'Blather and hysteria': Conservative columnist explains why GOP anti-impeachment ‘antics’ just crashed and burned
Rep. Jim Jordan of Ohio, Rep. Devin Nunes of California and other House Republicans were clearly trying to rally the Trumpian base on Wednesday, when the impeachment inquiry against President Donald Trump offered its first public testimony. Jordan and Nunes aggressively tried to discredit the inquiry and the two witnesses who testified: diplomat William B. Taylor (U.S. ambassador to Ukraine) and Deputy Assistant Secretary of State George P. Kent. But conservative Washington Post opinion writer Jennifer Rubin, in a Wednesday column, stressed that House Republicans — for all their “antics and conspiracy theories” — failed to show why Trump shouldn’t be impeached, while House Intelligence Chairman Adam Schiff and other House Democrats showed why he should.
The public impeachment hearings, Rubin noted, “seek to establish whether President Trump bribed a foreign power to help him smear a political rival”: former Vice President Joe Biden — and Schiff “outlined the basic factual narrative” and the “facts that Republicans have yet to contradict, let alone disprove.”
“Nunes ignored the factual account Schiff laid out, and the contrast between the two sides — one relying on facts, and the other resorting to blather and hysteria — was clear,” Rubin asserts. “The complete absence of any factual or legal defense (of Trump) was telling.”
The “blather and hysteria” that Rubin is referring to included Nunes, during the inquiry, promoting the Crowdstrike conspiracy theory — which claims that in 2016, the real interference in the 2016 presidential election came not from the Russia government, but from the Ukraine government.
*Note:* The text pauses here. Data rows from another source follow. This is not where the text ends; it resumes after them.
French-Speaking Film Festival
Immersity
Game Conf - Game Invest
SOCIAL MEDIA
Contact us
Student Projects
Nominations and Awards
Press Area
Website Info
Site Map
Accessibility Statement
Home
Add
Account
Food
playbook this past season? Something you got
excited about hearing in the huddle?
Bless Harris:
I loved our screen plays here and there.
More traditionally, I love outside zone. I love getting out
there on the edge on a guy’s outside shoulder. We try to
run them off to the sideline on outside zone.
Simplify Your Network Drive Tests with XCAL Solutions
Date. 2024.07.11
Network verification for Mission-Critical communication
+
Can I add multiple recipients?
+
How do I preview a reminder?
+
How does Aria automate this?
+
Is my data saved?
And while House Republicans were spewing nonsense, Rubin writes, Democrats were using the witnesses to lay out real evidence.
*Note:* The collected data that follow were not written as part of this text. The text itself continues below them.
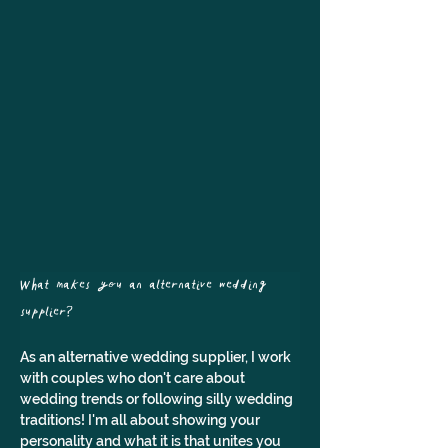
What makes you an alternative wedding 
supplier? 
As an alternative wedding supplier, I work 
with couples who don't care about 
wedding trends or following silly wedding 
traditions! I'm all about showing your 
personality and what it is that unites you 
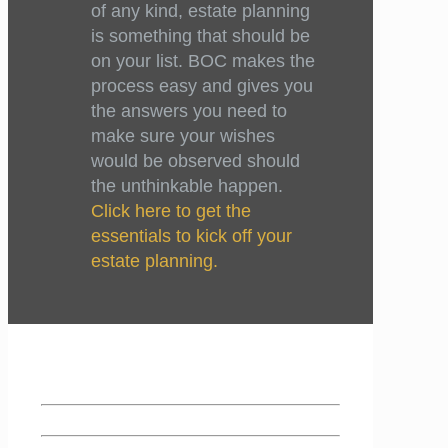
of any kind, estate planning
is something that should be
on your list. BOC makes the
process easy and gives you
the answers you need to
make sure your wishes
would be observed should
the unthinkable happen.
Click here to get the
essentials to kick off your
estate planning.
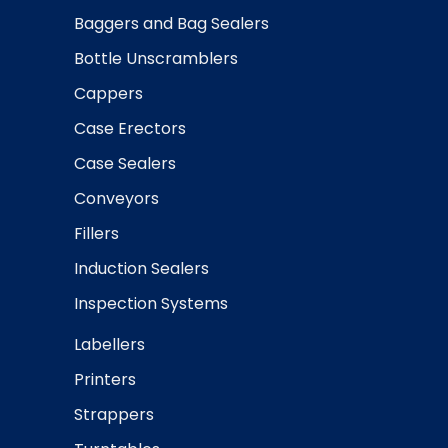
Baggers and Bag Sealers
Bottle Unscramblers
Cappers
Case Erectors
Case Sealers
Conveyors
Fillers
Induction Sealers
Inspection Systems
Labellers
Printers
Strappers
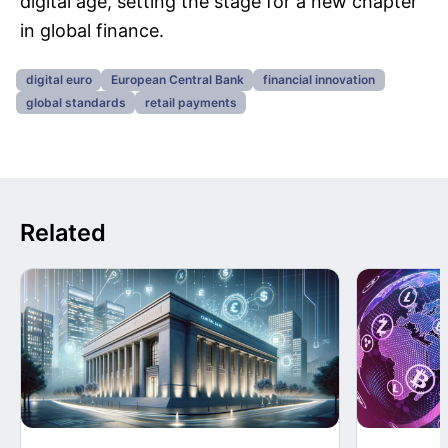
digital age, setting the stage for a new chapter
in global finance.
digital euro
European Central Bank
financial innovation
global standards
retail payments
Related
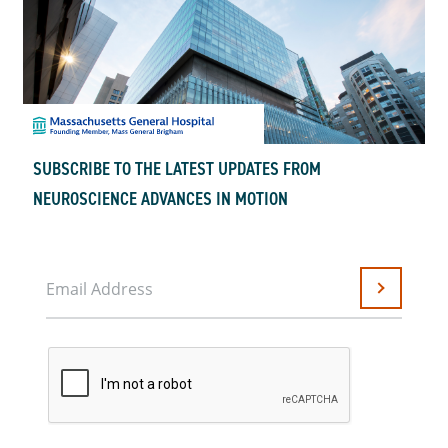
SUBSCRIBE TO THE LATEST UPDATES FROM
NEUROSCIENCE ADVANCES IN MOTION
Email Address
Submit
Taylor, Rubin observes, “dropped a new fact bomb: a staffer had overheard (Ambassador Gordon) Sondland talking to Trump about ‘investigations.’ The staffer asked Sondland what Trump thought of Ukraine, and Sondland told him Trump cared less about Ukraine than about the investigations into Biden.”
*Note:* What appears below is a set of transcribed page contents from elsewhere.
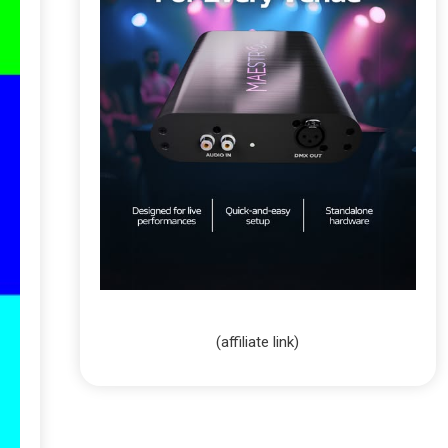
(affiliate link)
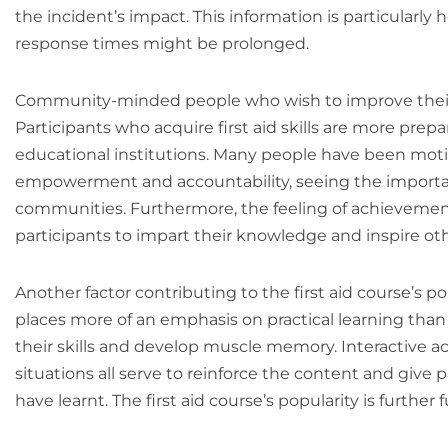
the incident’s impact. This information is particularl
response times might be prolonged.
Community-minded people who wish to improve their e
Participants who acquire first aid skills are more prepa
educational institutions. Many people have been motivat
empowerment and accountability, seeing the importance
communities. Furthermore, the feeling of achievement t
participants to impart their knowledge and inspire ot
Another factor contributing to the first aid course’s po
places more of an emphasis on practical learning tha
their skills and develop muscle memory. Interactive ac
situations all serve to reinforce the content and give 
have learnt. The first aid course’s popularity is furthe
Rubin adds, “In response to questions from Schiff after this bombshell, Taylor reiterated that security assistance had allowed Ukraine to defend against Russian measures.”
Some of the most productive questioning of the witnesses, Rubin asserts, came from Democratic counsel Daniel S. Goldman, who “asked Taylor if he ever heard, in all his years of service, of military aid being withheld for the personal or political benefit of the president.” Taylor’s response: “No, Mr. Goldman, I have not."
And Rubin points out that Taylor went on testify, “It is one thing to leverage a meeting in the White House; it is another thing to leverage security assistance.”
Rubin concludes her column by emphasizing that Wednesday’s hearing only presented two of the many witnesses Democrats have asked to publicly testify in the impeachment inquiry.
“There will be much more to say as these hearings continue,” Rubin asserts. “At this point, though, aside from antics and conspiracy theories, Republicans have no factual rebuttal to the damning testimony that Trump put Ukraine at risk by withholding critical security assistance unless Ukraine helped his reelection effort. Nothing could be more impeachable than that.”